Il commercio dei refrigeranti idrocarburi

928756869-Servizio-Smaltimento-Bombole-Gas-RefrigeranteTrecentomila dollari di multa ad un rivenditore statunitense per la commercializzazione di refrigeranti idrocarburi non approvati. Secondo la denuncia, presumibilmente, l’azienda ha violato i requisiti dell’US Clean Air Act, attraverso la commercializzazione e la vendita di due refrigeranti idrocarburi infiammabili, gli ES 22a e ES 502A come sostituti ai refrigeranti dannosi per l’ozono, senza fornire le informazioni necessarie all’ EPA per la revisione e l’approvazione.
EPA non ha approvato alcun idrocarburo infiammabile come sostitutivo per i sistemi non specificamente progettati per i refrigeranti infiammabili e ha avvertito che l’uso di refrigeranti infiammabili in quei sistemi presenta un rischio di incendio o esplosione.
“L’azienda pagherà una penale, fermerà le sue vendite a livello nazionale di refrigeranti infiammabili non approvati e informerà i consumatori dei potenziali rischi per la sicurezza di questi prodotti”, ha sentenziato il Procuratore Generale John Cruden del Dipartimento di Giustizia “Ambiente e risorse naturali”.

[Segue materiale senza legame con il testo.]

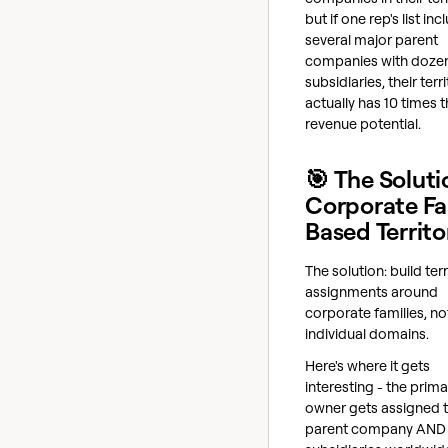
but if one rep's list in
several major parent
companies with dozen
subsidiaries, their terr
actually has 10 times 
revenue potential.
🎯 The Soluti
Corporate Fa
Based Territo
The solution: build terr
assignments around
corporate families, no
individual domains.
Here's where it gets
interesting - the prima
owner gets assigned 
parent company AND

“Le aziende saranno tenute ad adottare ai sensi del presente decreto il consenso da parte dei fruitori che li proteggerà e avviserà dell’utilizzo di un prodotto potenzialmente pericoloso”, ha affermato il Dirigente EPA Susan Hedman.
Oltre a pagare una penale e al blocco delle vendite non conformi, la società sarà obbligata ad indicare sull’etichetta, sul proprio sito web e sui materiali di marketing che il refrigerante è “infiammabile a fiamme libere o scintille” e di “procedere con attenzione se utilizzato in sistemi progettati per refrigeranti non infiammabili “. Le etichette devono includere anche le eventuali restrizioni d’uso per sostituti approvati.  La società comunicherà via e-mail a tutti i clienti che in passato hanno acquistato i prodotti etichettati “12a ES”, “ES 22 bis” e “ES 502A” i potenziali rischi per la sicurezza associati a tali prodotti.
L’azienda è stata individuata a seguito di indagini da parte dell’FBI, iniziate a luglio 2013.
In particolare l’FBI ha cercato ogni individuo che avrebbe potuto acquistato Super-Freeze 22a, Super-Freeze12a e Super-Freeze 134a.
Secondo l’FBI, le vendite di tali gas erano rivolte non a Tecnici del Freddo ma al mercato del Fai Da Te; potrebbero quindi essere stati acquistati online da parte di chiunque non essendo necessario esibire la licenza di Tecnico del Freddo per completare l’acquisto.
L’FBI ha consigliato a tutti coloro i quali avessero refrigerante infiammabile nel proprio sistema di aria condizionata di chiamare un Tecnico del Freddo con licenza professionale, e di non tentare di riparare il sistema da soli.